その日集まったのは先輩の有川早苗と赤瀬圭。
楓は腕によりをかけて作ってきたのだが、綺麗にラインの走ったアルプスの最高峰は鞄の中で揉まれ、原型を留めていなかった。
それを見て圭君曰く。
「今日のお茶菓子は栗金団か。お正月みたいだな」
その言葉が言い終わらないうちに、熟れた西瓜を叩いたような鈍い音がした。
頭を押さえて苦悶する赤瀬圭。
もちろん脊髄反射的に可憐な乙女の鉄拳が炸裂したのだ。
いつもの事なので有川早苗先輩は自分の茶菓子とお茶は避難させている。
そのお茶を口に含み至福の笑みを浮かべると、頭から気炎を噴き出す楓を早苗先輩はなだめた。

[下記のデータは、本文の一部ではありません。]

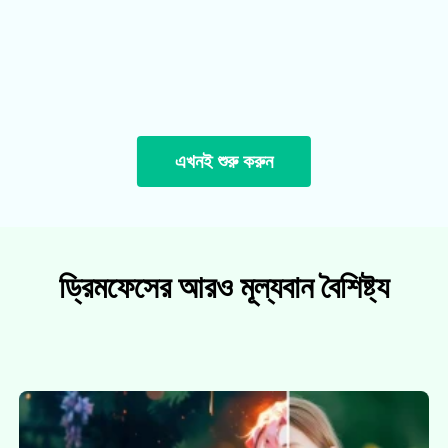
এখনই শুরু করুন
ড্রিমফেসের আরও মূল্যবান বৈশিষ্ট্য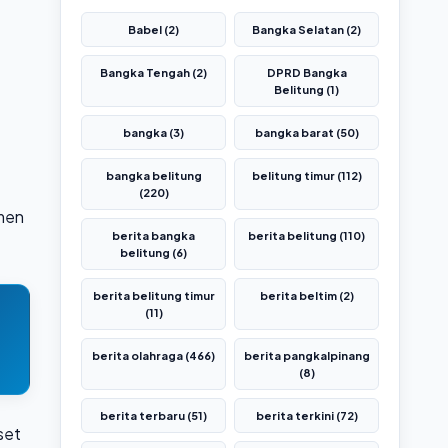
Babel (2)
Bangka Selatan (2)
Bangka Tengah (2)
DPRD Bangka
Belitung (1)
bangka (3)
bangka barat (50)
bangka belitung
belitung timur (112)
(220)
amen
berita bangka
berita belitung (110)
belitung (6)
berita belitung timur
berita beltim (2)
(11)
berita olahraga (466)
berita pangkalpinang
(8)
berita terbaru (51)
berita terkini (72)
set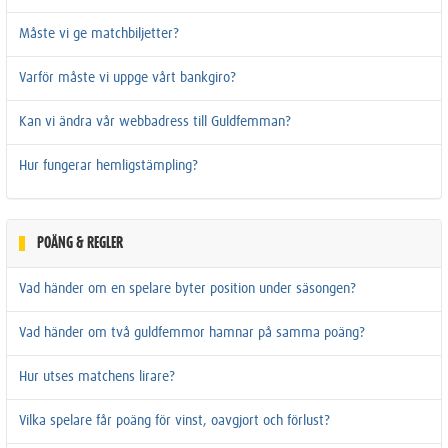
Måste vi ge matchbiljetter?
Varför måste vi uppge vårt bankgiro?
Kan vi ändra vår webbadress till Guldfemman?
Hur fungerar hemligstämpling?
POÄNG & REGLER
Vad händer om en spelare byter position under säsongen?
Vad händer om två guldfemmor hamnar på samma poäng?
Hur utses matchens lirare?
Vilka spelare får poäng för vinst, oavgjort och förlust?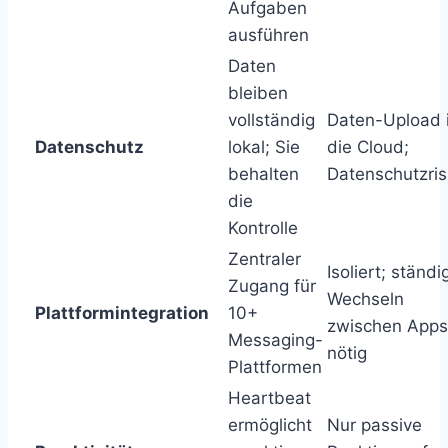
Aufgaben
ausführen
Daten
bleiben
vollständig
Daten-Upload 
Datenschutz
lokal; Sie
die Cloud;
behalten
Datenschutzris
die
Kontrolle
Zentraler
Isoliert; ständi
Zugang für
Wechseln
Plattformintegration
10+
zwischen Apps
Messaging-
nötig
Plattformen
Heartbeat
ermöglicht
Nur passive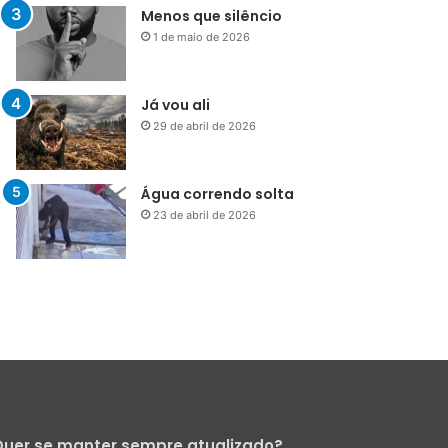
Menos que silêncio
1 de maio de 2026
Já vou ali
29 de abril de 2026
Água correndo solta
23 de abril de 2026
uer se manter sempre atualizado?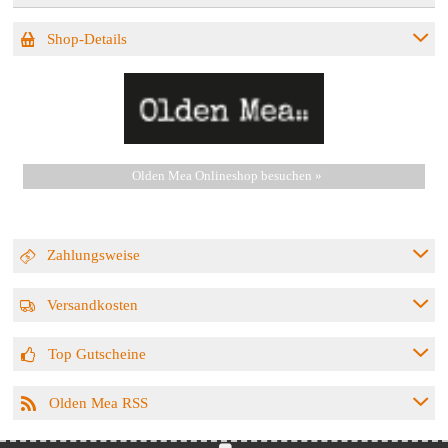
Shop-Details
Olden Mea Onlineshop besuchen »
Zahlungsweise
Versandkosten
Top Gutscheine
Olden Mea RSS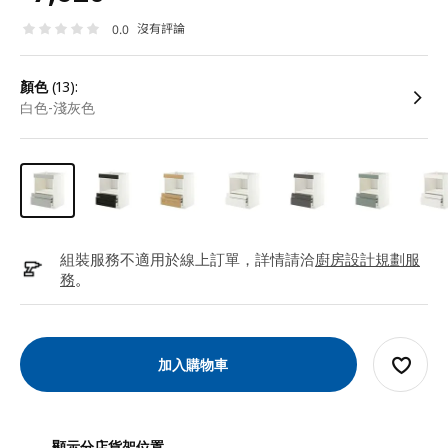
沒有評論
0.0
顏色
(13):
白色-淺灰色
組裝服務不適用於線上訂單，詳情請洽
廚房設計規劃服
務
。
加入購物車
顯示分店貨架位置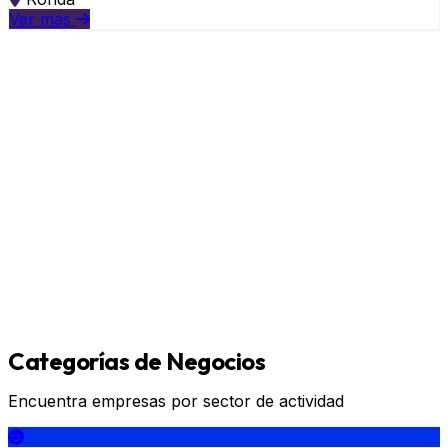
Ver más
Categorías de Negocios
Encuentra empresas por sector de actividad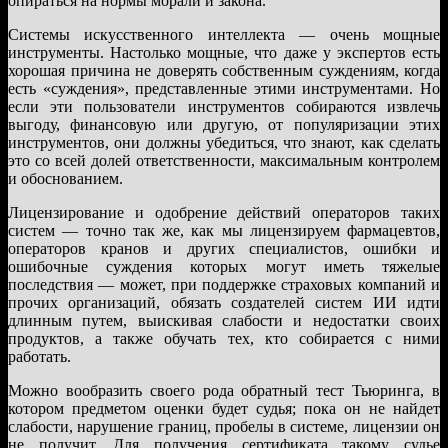
опираться на нормы морали и закона.
Системы искусственного интеллекта — очень мощные
инструменты. Настолько мощные, что даже у экспертов есть
хорошая причина не доверять собственным суждениям, когда
есть «суждения», представленные этими инструментами. Но
если эти пользователи инструментов собираются извлечь
выгоду, финансовую или другую, от популяризации этих
инструментов, они должны убедиться, что знают, как сделать
это со всей долей ответственности, максимальным контролем
и обоснованием.
Лицензирование и одобрение действий операторов таких
систем — точно так же, как мы лицензируем фармацевтов,
операторов кранов и других специалистов, ошибки и
ошибочные суждения которых могут иметь тяжелые
последствия — может, при поддержке страховых компаний и
прочих организаций, обязать создателей систем ИИ идти
длинным путем, выискивая слабости и недостатки своих
продуктов, а также обучать тех, кто собирается с ними
работать.
Можно вообразить своего рода обратный тест Тьюринга, в
котором предметом оценки будет судья; пока он не найдет
слабости, нарушение границ, пробелы в системе, лицензии он
не получит. Для получения сертификата такому судье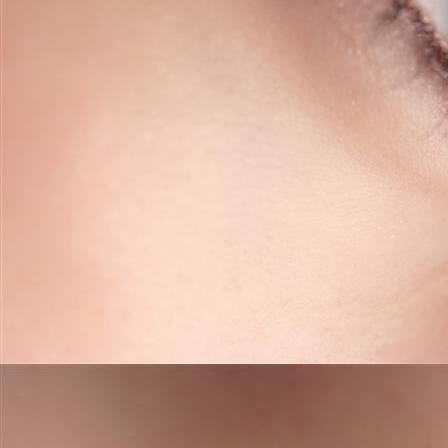
Extravaganza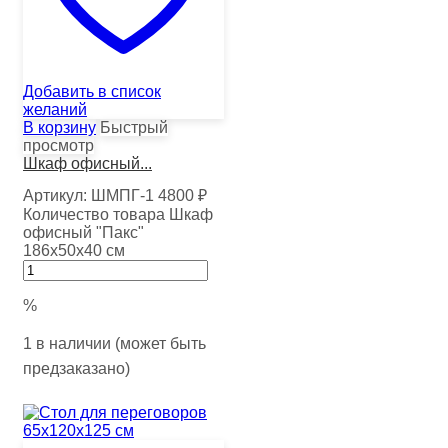
Добавить в список
желаний
В корзину
Быстрый
просмотр
Шкаф офисный...
Артикул:
ШМПГ-1
4800
₽
Количество товара Шкаф
офисный "Пакс"
186х50х40 см
%
1 в наличии (может быть
предзаказано)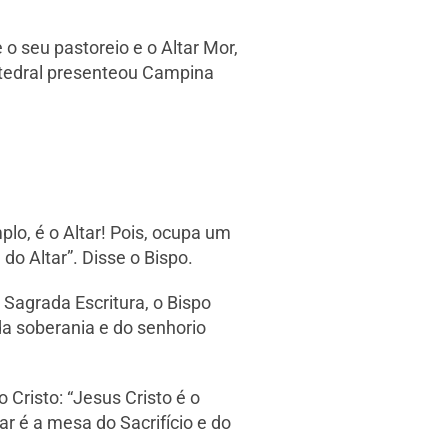
 seu pastoreio e o Altar Mor,
Catedral presenteou Campina
o, é o Altar! Pois, ocupa um
do Altar”. Disse o Bispo.
 Sagrada Escritura, o Bispo
da soberania e do senhorio
 Cristo: “Jesus Cristo é o
ar é a mesa do Sacrifício e do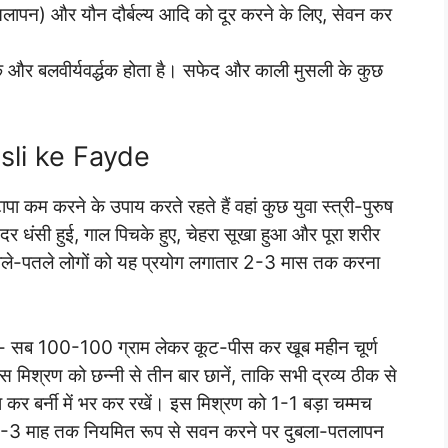
-पतलापन) और यौन दौर्बल्य आदि को दूर करने के लिए, सेवन कर
क और बलवीर्यवर्द्धक होता है। सफेद और काली मुसली के कुछ
usli ke Fayde
ापा कम करने के उपाय करते रहते हैं वहां कुछ युवा स्त्री-पुरुष
अंदर धंसी हुई, गाल पिचके हुए, चेहरा सूखा हुआ और पूरा शरीर
दुबले-पतले लोगों को यह प्रयोग लगातार 2-3 मास तक करना
- सब 100-100 ग्राम लेकर कूट-पीस कर खूब महीन चूर्ण
 मिश्रण को छन्नी से तीन बार छानें, ताकि सभी द्रव्य ठीक से
र बर्नी में भर कर रखें। इस मिश्रण को 1-1 बड़ा चम्मच
, 2-3 माह तक नियमित रूप से सवन करने पर दुबला-पतलापन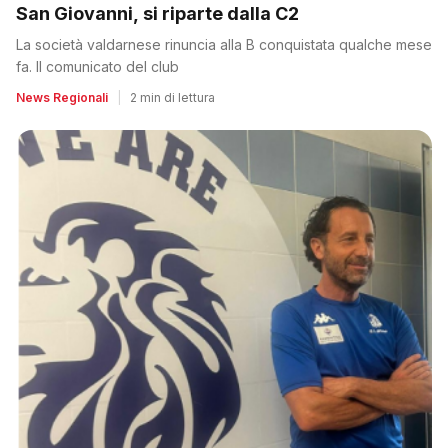
San Giovanni, si riparte dalla C2
La società valdarnese rinuncia alla B conquistata qualche mese
fa. Il comunicato del club
News Regionali
|
2 min di lettura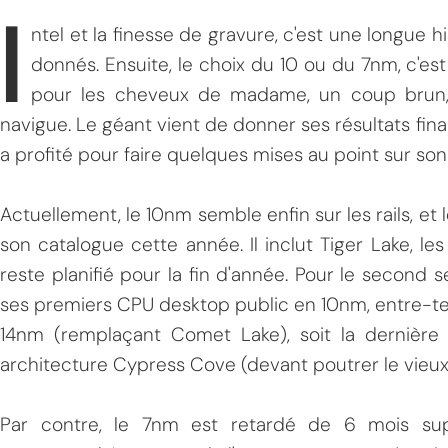
I
ntel et la finesse de gravure, c'est une longue 
donnés. Ensuite, le choix du 10 ou du 7nm, c'e
pour les cheveux de madame, un coup brun, 
navigue. Le géant vient de donner ses résultats finan
a profité pour faire quelques mises au point sur son
Actuellement, le 10nm semble enfin sur les rails, et
son catalogue cette année. Il inclut Tiger Lake, le
reste planifié pour la fin d'année. Pour le second s
ses premiers CPU desktop public en 10nm, entre-te
14nm (remplaçant Comet Lake), soit la derniè
architecture Cypress Cove (devant poutrer le vieux 
Par contre, le 7nm est retardé de 6 mois supp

「かえちゃんは美人で可愛くて、お菓子作りも上手なんだね。美味しいお茶菓子が食べられてお姉さん大満足だよ」
圭君の胸ぐらを掴んでいた楓だったが、早苗先輩の言葉には毒気を抜かれる。
「いや、まあ、お菓子作りは好きだし……」
口の中で呟く楓。
圭君の胸ぐらを掴んでいた手を離す楓。
褒められてまんざらでもなかったが、どちらかと言えば圭君に認められたい。
「モンブランのクリームには渋皮入りを使って欲しかったな」
その言葉が言い終わらないうちに再び鈍い音がした。
そんな賑わいも、やがて流れ始めるゆったりとした音楽に塗り替えられ、楓も柔らかな音の波に身を委ねる。
マーラーの交響曲五番。
楓は曲の事は知らなかったが、圭君の選曲はいつも良い曲ばかりだ。
思い返せば、最初に圭君がクラシックをかけた時は引いたが、今では放課後にクラシック音楽を聴くのは当たり前になっている。
「そう言えば……」
まったりとした表情で早苗先輩が呟く。
「そう言えば、来週の土曜日、赤瀬は部活に出て来られるの?」
「何ですか?」
早苗の言葉に圭君は首を傾げた。
「だって、去年のバレンタインは大変だったじゃない。出待ちの子をバッサバッサと振り切って……」
紅茶を口にしていた楓は思わず咳き込んだ。
勿論、慌てて圭君は否定する。
「人聞きの悪い事を言わないで下さいよ。僕を待っていた女の子か分からないじゃないですか」
「まあ、私は部活に出て来られるならどっちでも良いんだけど……」
有川早苗は動揺する楓をよそに、黄色いマロンクリームを口に含み、至福の笑みを浮かべる。